- **EXERCISE OBJECTIVE**: Line by line, transcribe the data below exactly and pass over the images.

BEGIN

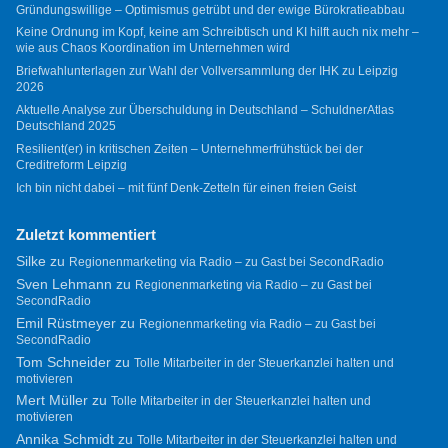
Gründungswillige – Optimismus getrübt und der ewige Bürokratieabbau
Keine Ordnung im Kopf, keine am Schreibtisch und KI hilft auch nix mehr –
wie aus Chaos Koordination im Unternehmen wird
Briefwahlunterlagen zur Wahl der Vollversammlung der IHK zu Leipzig
2026
Aktuelle Analyse zur Überschuldung in Deutschland – SchuldnerAtlas
Deutschland 2025
Resilient(er) in kritischen Zeiten – Unternehmerfrühstück bei der
Creditreform Leipzig
Ich bin nicht dabei – mit fünf Denk-Zetteln für einen freien Geist
Zuletzt kommentiert
Silke
zu
Regionenmarketing via Radio – zu Gast bei SecondRadio
Sven Lehmann
zu
Regionenmarketing via Radio – zu Gast bei
SecondRadio
Emil Rüstmeyer
zu
Regionenmarketing via Radio – zu Gast bei
SecondRadio
Tom Schneider
zu
Tolle Mitarbeiter in der Steuerkanzlei halten und
motivieren
Mert Müller
zu
Tolle Mitarbeiter in der Steuerkanzlei halten und
motivieren
Annika Schmidt
zu
Tolle Mitarbeiter in der Steuerkanzlei halten und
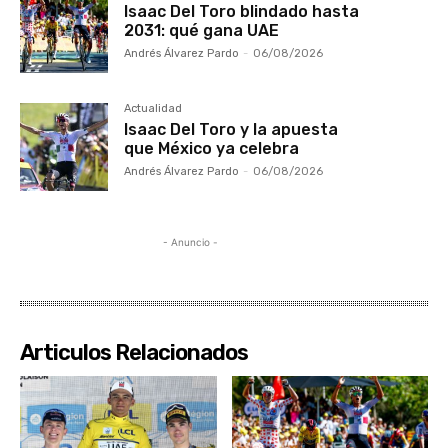
Isaac Del Toro blindado hasta
2031: qué gana UAE
Andrés Álvarez Pardo
-
06/08/2026
Actualidad
Isaac Del Toro y la apuesta
que México ya celebra
Andrés Álvarez Pardo
-
06/08/2026
- Anuncio -
Articulos Relacionados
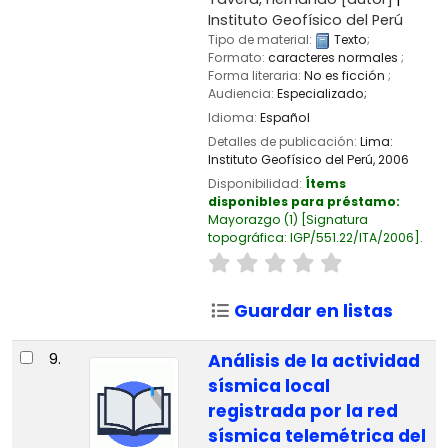
Instituto Geofísico del Perú
Tipo de material:
Texto
;
Formato:
caracteres normales
;
Forma literaria:
No es ficción
;
Audiencia:
Especializado;
Idioma:
Español
Detalles de publicación:
Lima:
Instituto Geofísico del Perú,
2006
Disponibilidad:
Ítems
disponibles para préstamo:
Mayorazgo
(1)
Signatura
topográfica:
IGP/551.22/ITA/2006
.
Guardar en listas
9.
Análisis de la actividad
sísmica local
registrada por la red
sísmica telemétrica del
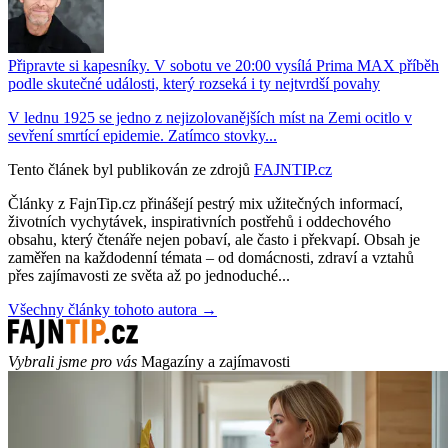
Připravte si kapesníky. V sobotu ve 20:00 vysílá Prima MAX příběh
podle skutečné události, který rozseká i ty nejtvrdší povahy
V lednu 1925 se jedno z nejizolovanějších míst na Zemi ocitlo v
sevření smrtící epidemie. Zatímco stovky...
Tento článek byl publikován ze zdrojů
FAJNTIP.cz
Články z FajnTip.cz přinášejí pestrý mix užitečných informací,
životních vychytávek, inspirativních postřehů i oddechového
obsahu, který čtenáře nejen pobaví, ale často i překvapí. Obsah je
zaměřen na každodenní témata – od domácnosti, zdraví a vztahů
přes zajímavosti ze světa až po jednoduché...
Všechny články tohoto autora →
Vybrali jsme pro vás
Magazíny a zajímavosti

END

- **TASK RESULT**:
Gründungswillige – Optimismus getrübt und der ewige Bürokratieabbau
Keine Ordnung im Kopf, keine am Schreibtisch und KI hilft auch nix mehr –
wie aus Chaos Koordination im Unternehmen wird
Briefwahlunterlagen zur Wahl der Vollversammlung der IHK zu Leipzig
2026
Aktuelle Analyse zur Überschuldung in Deutschland – SchuldnerAtlas
Deutschland 2025
Resilient(er) in kritischen Zeiten – Unternehmerfrühstück bei der
Creditreform Leipzig
Ich bin nicht dabei – mit fünf Denk-Zetteln für einen freien Geist
Zuletzt kommentiert
Silke
zu
Regionenmarketing via Radio – zu Gast bei SecondRadio
Sven Lehmann
zu
Regionenmarketing via Radio – zu Gast bei
SecondRadio
Emil Rüstmeyer
zu
Regionenmarketing via Radio – zu Gast bei
SecondRadio
Tom Schneider
zu
Tolle Mitarbeiter in der Steuerkanzlei halten und
motivieren
Mert Müller
zu
Tolle Mitarbeiter in der Steuerkanzlei halten und
motivieren
Annika Schmidt
zu
Tolle Mitarbeiter in der Steuerkanzlei halten und
Isaac Del Toro blindado hasta
2031: qué gana UAE
Andrés Álvarez Pardo
-
06/08/2026
Actualidad
Isaac Del Toro y la apuesta
que México ya celebra
Andrés Álvarez Pardo
-
06/08/2026
- Anuncio -
Articulos Relacionados
Instituto Geofísico del Perú
Tipo de material:
Texto
;
Formato:
caracteres normales
;
Forma literaria:
No es ficción
;
Audiencia:
Especializado;
Idioma:
Español
Detalles de publicación:
Lima:
Instituto Geofísico del Perú,
2006
Disponibilidad:
Ítems
disponibles para préstamo:
Mayorazgo
(1)
Signatura
topográfica:
IGP/551.22/ITA/2006
.
Guardar en listas
9.
Análisis de la actividad
sísmica local
registrada por la red
sísmica telemétrica del
Připravte si kapesníky. V sobotu ve 20:00 vysílá Prima MAX příběh
podle skutečné události, který rozseká i ty nejtvrdší povahy
V lednu 1925 se jedno z nejizolovanějších míst na Zemi ocitlo v
sevření smrtící epidemie. Zatímco stovky...
Tento článek byl publikován ze zdrojů
FAJNTIP.cz
Články z FajnTip.cz přinášejí pestrý mix užitečných informací,
životních vychytávek, inspirativních postřehů i oddechového
obsahu, který čtenáře nejen pobaví, ale často i překvapí. Obsah je
zaměřen na každodenní témata – od domácnosti, zdraví a vztahů
přes zajímavosti ze světa až po jednoduché...
Všechny články tohoto autora →
Vybrali jsme pro vás
Magazíny a zajímavosti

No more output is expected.